The principle and only visible human character we see in the entire 90 minute film is a construction site manager named Ivan Locke who is in charge of a lucrative project north of London. As he leaves work late one evening, we see him with a somewhat somber look on his face. As Locke gets into his BMW SUV we are lead to presume his somber mood is a reflection that he is simply tired and is heading home to get some much needed rest after a long hard day at work preparing for the critically complex and preparatory task of pouring reinforced concrete for the building’s foundation the next day. But what we discover early on as Locke starts to drive away is that he is not heading home, but rather is making an unexpected mad dash to London. What happens for the remainder of the film is an ingenuous soloist tale of Locke managing three separate phone calls in his car.

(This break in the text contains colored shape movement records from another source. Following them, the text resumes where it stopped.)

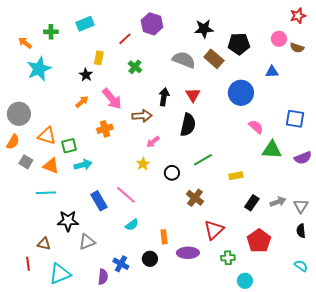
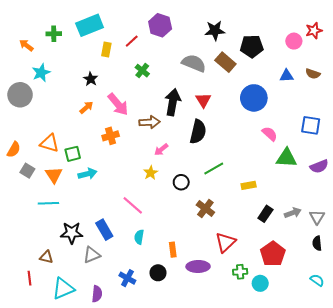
red star: (298, 16) -> (314, 31), moved
cyan rectangle: (85, 24) -> (90, 25), size x1.4
brown semicircle: (297, 48) -> (313, 74), moved
yellow rectangle: (99, 58) -> (106, 50), moved
cyan star: (39, 69) -> (41, 73), size x0.7
black arrow: (164, 97) -> (173, 102), size x1.4
gray circle: (19, 114) -> (20, 95), moved
orange triangle: (51, 166) -> (54, 175), turned 36
blue rectangle: (99, 201) -> (104, 230), moved
cyan semicircle: (132, 225) -> (139, 237), turned 136
purple semicircle: (103, 277) -> (97, 294), moved
cyan circle: (245, 281) -> (260, 283), moved

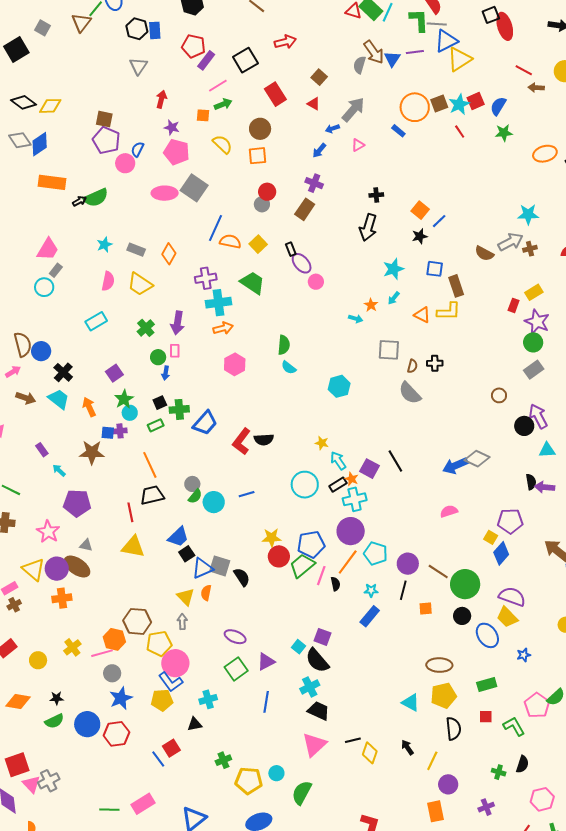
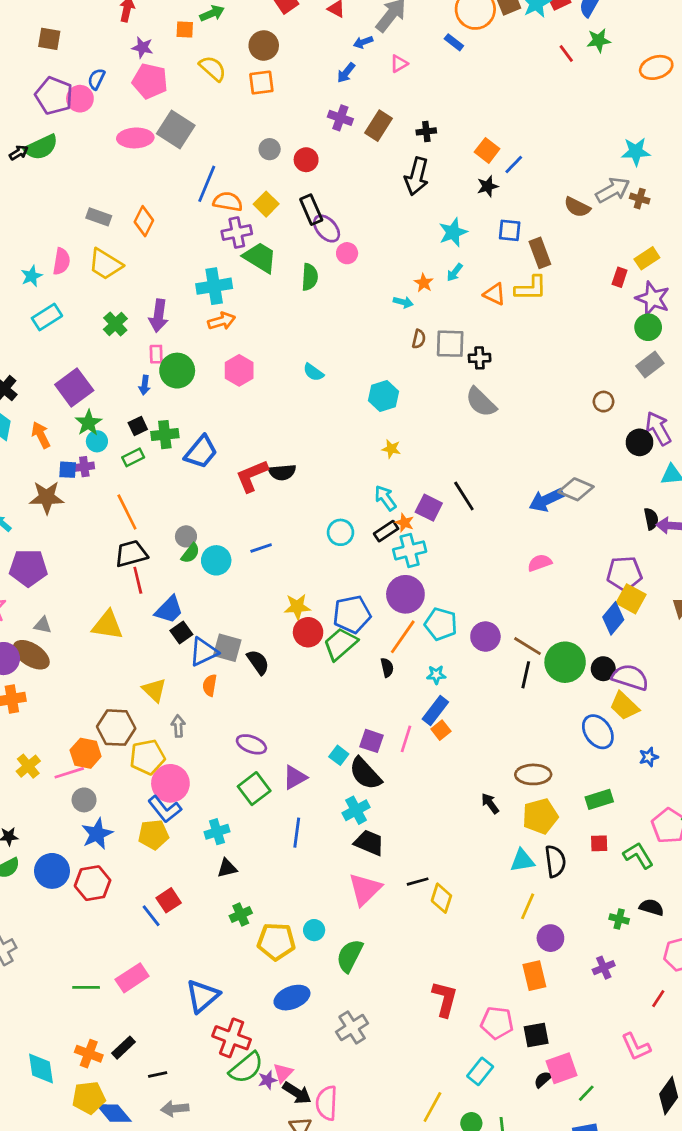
red line: (460, 132) -> (566, 54), moved
purple pentagon: (106, 140) -> (54, 96), moved
red circle: (267, 192) -> (306, 160), moved
brown rectangle: (305, 209) -> (378, 126), moved
cyan star: (104, 245) -> (32, 276), moved
black rectangle: (291, 249) -> (311, 210), size x1.5
brown cross: (530, 249) -> (640, 199), turned 32
purple cross: (206, 278) -> (237, 232), moved
green semicircle: (284, 345) -> (310, 277), moved
green circle: (158, 357) -> (177, 371), moved, size x1.6
black cross: (435, 363) -> (480, 358), moved
brown semicircle: (412, 366) -> (419, 339), moved
purple square: (114, 373) -> (74, 388), size x1.5
red L-shape: (242, 441) -> (252, 476), turned 32
yellow star: (322, 443) -> (391, 449), moved
cyan circle: (305, 485) -> (340, 532), size x0.7
red line: (130, 512) -> (138, 580), moved
yellow square: (491, 537) -> (631, 599), moved, size x1.5
pink line: (321, 576) -> (406, 739), moved
black line: (403, 590) -> (526, 675), moved
yellow triangle: (186, 597) -> (154, 690), moved
orange square: (426, 608) -> (441, 730), moved, turned -32
black circle: (462, 616) -> (603, 669), moved
cyan triangle: (411, 703) -> (522, 861), moved, turned -36
black triangle: (195, 724) -> (227, 868), moved
black arrow: (407, 747) -> (490, 803), moved
black semicircle: (522, 764) -> (652, 907), turned -90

One call from his home involving his wife and son, another phone call from an assistant at his construction work site and another call from an acquaintance in London that he is rushing to see.
We the viewers watch this movie and listen to these phone calls not simply as a fly on the wall but more as a curious voyeur in the other front seat of his car, as theses three separate phone calls go from being separate and sublime; seemingly having no relation and connection to one another and instead turn into a more redeveloped, more revealing and more fascinating connected conversational story of their symbiotic interdependence to one another as we see Locke’s’ spiral downward into an inextricable entanglement of raw emotions, embarrassing stress, contemporary intrigue and human angst.
I can’t say much more here about the plot, but I will say that come next January when the Oscar nominations come out, Tom Hardy will probably be forgotten for this stellar performance as the Academy has shown to have the unfortunate propensity to remember only those films that come out only after Labor Day. The same applies to the Director Steven Knight who also wrote the screenplay to “Locke” that from my perspective is a uniquely imaginative modern story about a contemporary man forced to handle personal matters from both the cocoon isolation of his car and through the impersonal connectivity of modern wireless phones. “Locke” reminds us as that technology both helps and hurts when we have the urgent need to interact with one another especially with the people we care about and love
I loved “Locke” because it’s smart, creative and thought provoking. It made me think what if William Shakespeare and Alfred Hitchcock came up with an idea for a film what would it be like. I have no doubt it would be a one man play like “Locke”.